The Hollywood Reel Independent Film Festival (HRIFF), launched in 2003 to help support and promote independent cinema in Los Angeles, returned in December to screen their most extensive program to date.
Among the many films in program, the Festival also featured “1960s & 1970s Films of Tinto Brass”, a retrospective of newly restored films of the controversial Italian director, who also joined some of the screenings together with German film-scholar Alexander Tuschinski.
Born and raised in Venice, Brass got a degree in Law. But -he admits- he was already too unconventional and too fascinated by cinema to become a lawyer. He moved to Paris, where he started his studies in cinema and where he also met the French director Jean Renoir, Brass point of reference in cinema.
“My career is divided into two parts” once said Brass. “Before La Chiave and after La Chiave”. The 1983 movie marks a turning point in his aesthetics, but not in his poetic. Eroticism was already a central theme even in his previous films; what changes is the “linguistic, aesthetic and expressive obsession,” as Brass himself defines it. “Female sexuality has been repressed and hidden for centuries and is now exploding. I just give it voice through the camera.”

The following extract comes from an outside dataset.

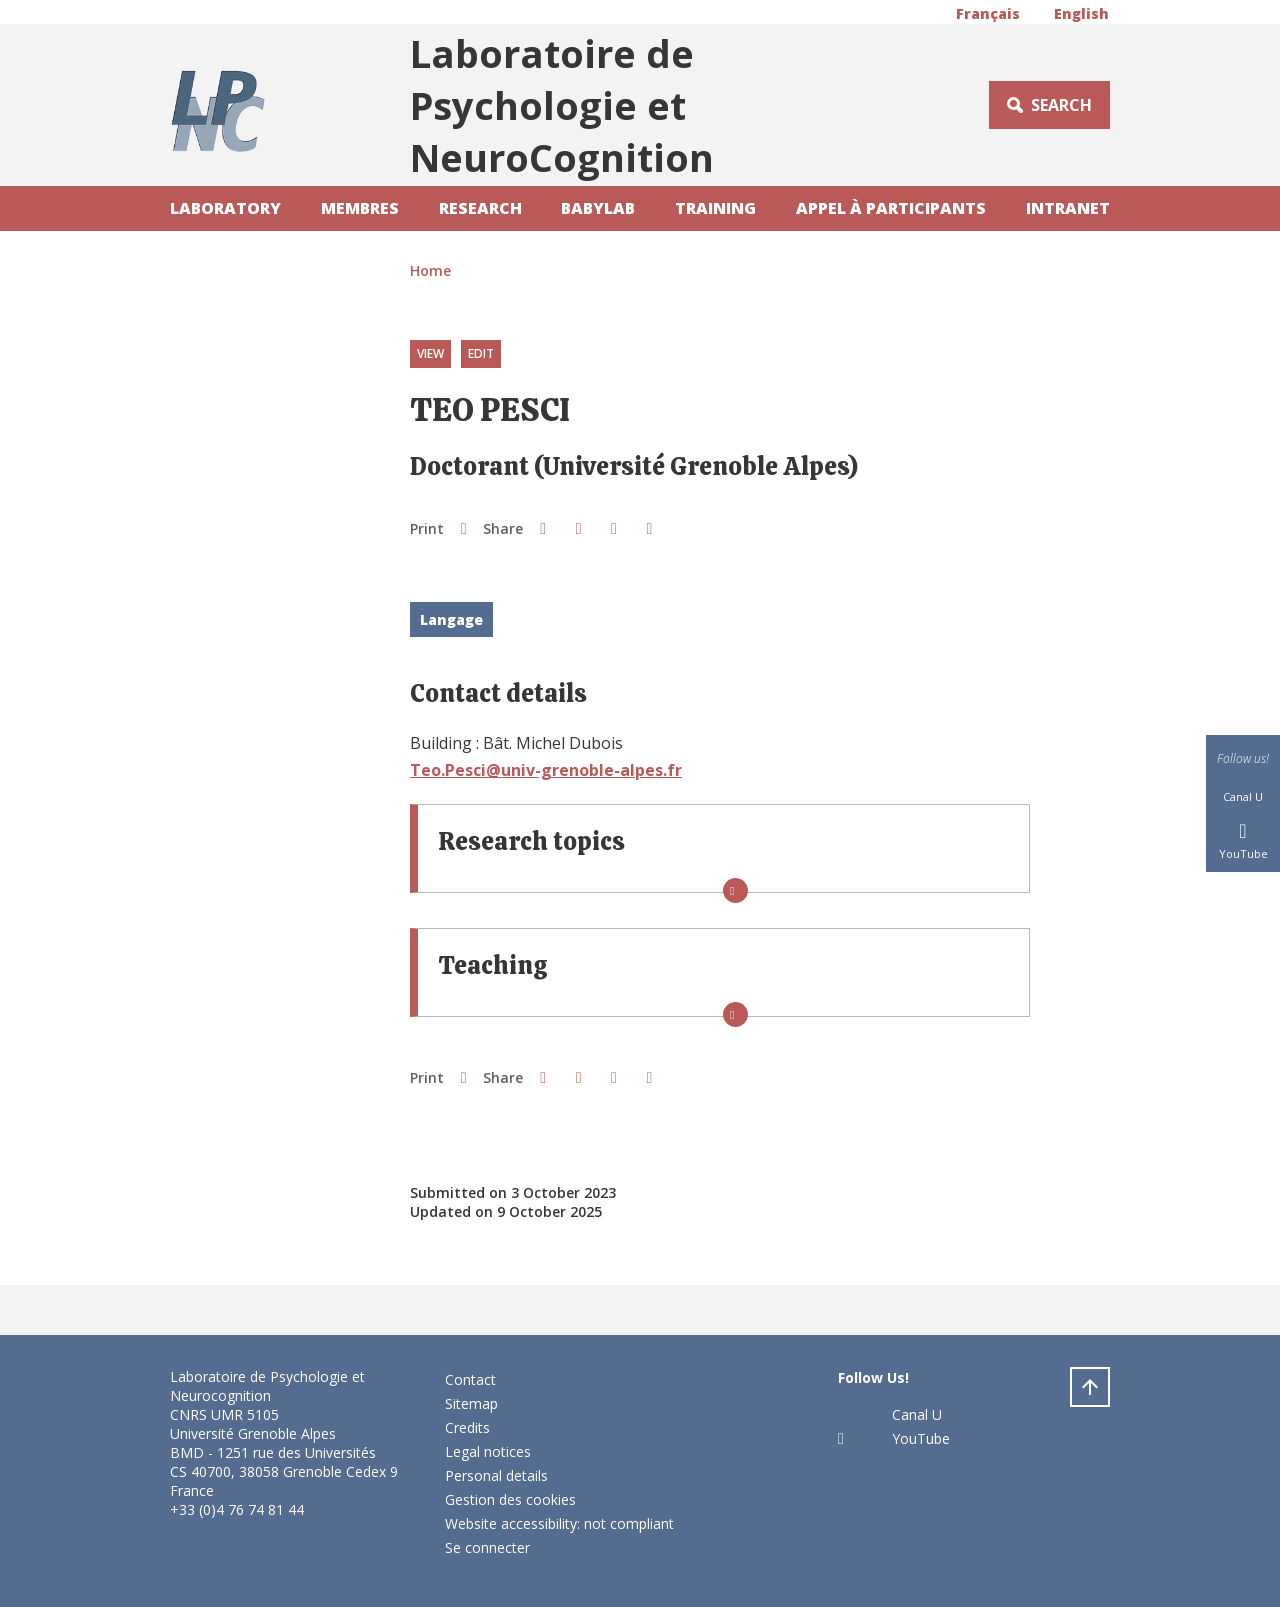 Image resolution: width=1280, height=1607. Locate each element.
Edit (481, 353)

HRIFF retrospective, instead, focuses on the first Brass’ career, with premieres of his rarest films; among these, La Vacanza and Dropout, both starring Vanessa Redgrave & Franco Nero; they hadn’t been screened in the U.S. in 30 years. In the program also Nerosubianco, Tempo Libero and Tempo Lavorativo. Selected films are all extended, restored versions with unseen footage taken from the Tinto Brass archives, and screened alongside new documentaries about the films.
“Language is what counts; the sign is the real significant. Not the story, not all the rest.” Tinto Brass turned 80 next year; but despite his peculiar approach to cinema and his long success, his latest career has been characterized by a repetitive formula. Brass seems to have lost the ability to express eroticism and sensuality without getting lost into a saturation of images and signs.
His early films though deserve to be seen “as they were intended, and cherished by a new generation of movie-goers”.